Mr Adrian Whitfield QC (appearing with Mr Huw Lloyd for the Healthcare Trust)
conceded that Jodie and Mary must be regarded as two separate persons, and he
was clearly right to do so. They have two brains and two nearly complete bodies,
despite the grave defects in Mary’s brain and her heart and lungs. There are cases of
incomplete (or heteropagus) twinning in which a child is born with abnormalities
which can be regarded as no more than a parasitic attachment. But it has not been and
could not be suggested that this case comes anywhere near that category.

The evidence also indicates that Mary, although incapable of separate existence, was
born alive.

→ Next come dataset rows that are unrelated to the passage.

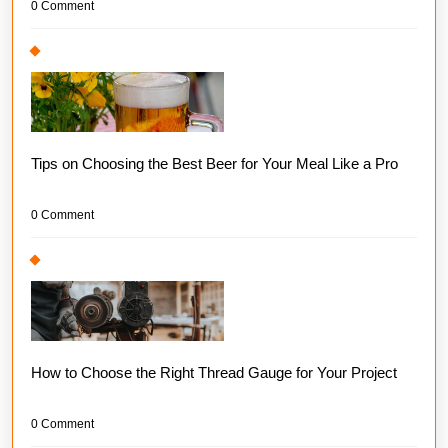
0 Comment
Tips on Choosing the Best Beer for Your Meal Like a Pro
0 Comment
How to Choose the Right Thread Gauge for Your Project
0 Comment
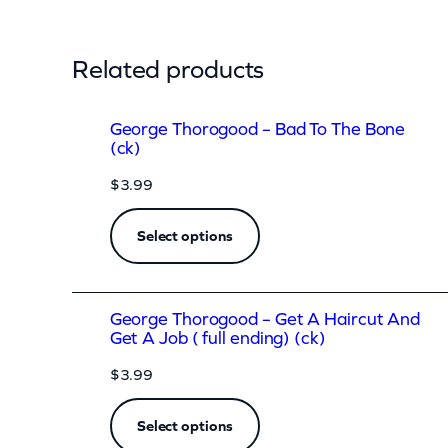
h
o
Related products
r
o
George Thorogood – Bad To The Bone
g
(ck)
o
$
3.99
o
d
Select options
–
G
e
George Thorogood – Get A Haircut And
Get A Job ( full ending) (ck)
t
$
3.99
A
H
Select options
a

A ‘still-born’ child is defined (by the Births and Deaths Registration Act 1953,
s 41, as amended) as ‘a child which has issued forth from its mother after the twenty-
fourth week of pregnancy and which did not at any time after being completely
expelled from its mother breathe or show any signs of life’.

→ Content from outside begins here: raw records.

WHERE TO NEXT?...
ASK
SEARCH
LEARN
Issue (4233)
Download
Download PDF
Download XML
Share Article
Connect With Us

The medical notes from the hospital show that Mary was struggling to breathe,
although sadly in vain, when she and Jodie were brought from the operating theatre
into the recovery ward. Mr B (who would lead the operating team) was clear in
his oral evidence to this court that Mary was not still-born, but that she could not
be resuscitated and was not viable. Since her umbilical cord was cut she has been
dependent for life on her sister. The fact that she is alive as a distinct personality, but is
not viable as a separate human being, is the awful paradox at the centre of this case.
Criminal law Study pack page 85

The definition in the 1953 Act applies only for the purposes of that statute, but it
appears to correspond closely (except in the precision of the minimum 24-week term,
which is not relevant here) to the position at common law: see generally the full
historical review by my Lord, Brooke J (as he then was) in Rance v Mid-Downs Health
Authority [1991] 1 All ER 801 at 814–819, [1991] 1 QB 587 at 617–623. Mr David Harris QC
(appearing with Mr Andrew Hockton, instructed by the Official Solicitor, for Mary) drew
the court’s attention to some passages in the speeches in Airedale NHS Trust v Bland
[1993] 1 All ER 821, [1993] AC 789 (most notably in the speech of Lord Browne-Wilkinson
([1993] 1 All ER 821 at 878–879, [1993] AC 789 at 878-879) pointing out that as medical
science has developed new techniques and equipment for the prolongation of human
life, the law has had to redefine death (in terms of brain-stem death rather than
cessation of unaided cardiovascular functioning). Mr Harris submitted that just as the
law has had to redefine death, so it may have to redefine the concept of being born
alive. There are a number of difficulties in the way of that argument but they need not
be considered further since Mr Whitfield (and all other counsel who might have been
concerned to argue the contrary) have rightly conceded that Mary is a human being
and was born alive.

It hardly needs to be said that there is no longer any place in legal textbooks, any
more than there is in medical textbooks, for expressions (such as ‘monster’) which are
redolent of superstitious horror. Such disparagingly emotive language should never be
used to describe a human being, however disabled and dysmorphic.